* Exercise requirements: Before you write out the listing, remove the pictures; everything else stays exactly as it is.

========================

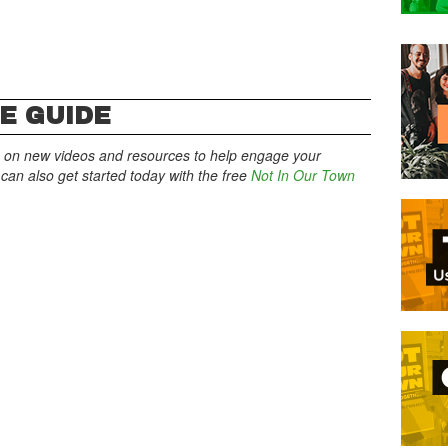
E GUIDE
 on new videos and resources to help engage your
an also get started today with the free
Not In Our Town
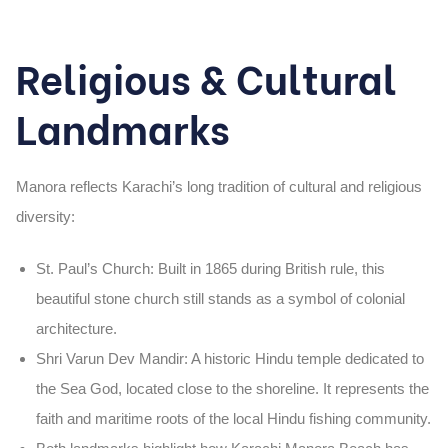
Religious & Cultural
Landmarks
Manora reflects Karachi’s long tradition of
cultural and religious
diversity
:
St. Paul’s Church
: Built in
1865
during British rule, this
beautiful stone church still stands as a symbol of colonial
architecture.
Shri Varun Dev Mandir
: A historic
Hindu temple dedicated to
the Sea God
, located close to the shoreline. It represents the
faith and maritime roots of the local Hindu fishing community.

========================

* Answer to this task:
E GUIDE
 on new videos and resources to help engage your
an also get started today with the free
Not In Our Town
Religious & Cultural
Landmarks
Manora reflects Karachi’s long tradition of
cultural and religious
diversity
:
St. Paul’s Church
: Built in
1865
during British rule, this
beautiful stone church still stands as a symbol of colonial
architecture.
Shri Varun Dev Mandir
: A historic
Hindu temple dedicated to
the Sea God
, located close to the shoreline. It represents the
faith and maritime roots of the local Hindu fishing community.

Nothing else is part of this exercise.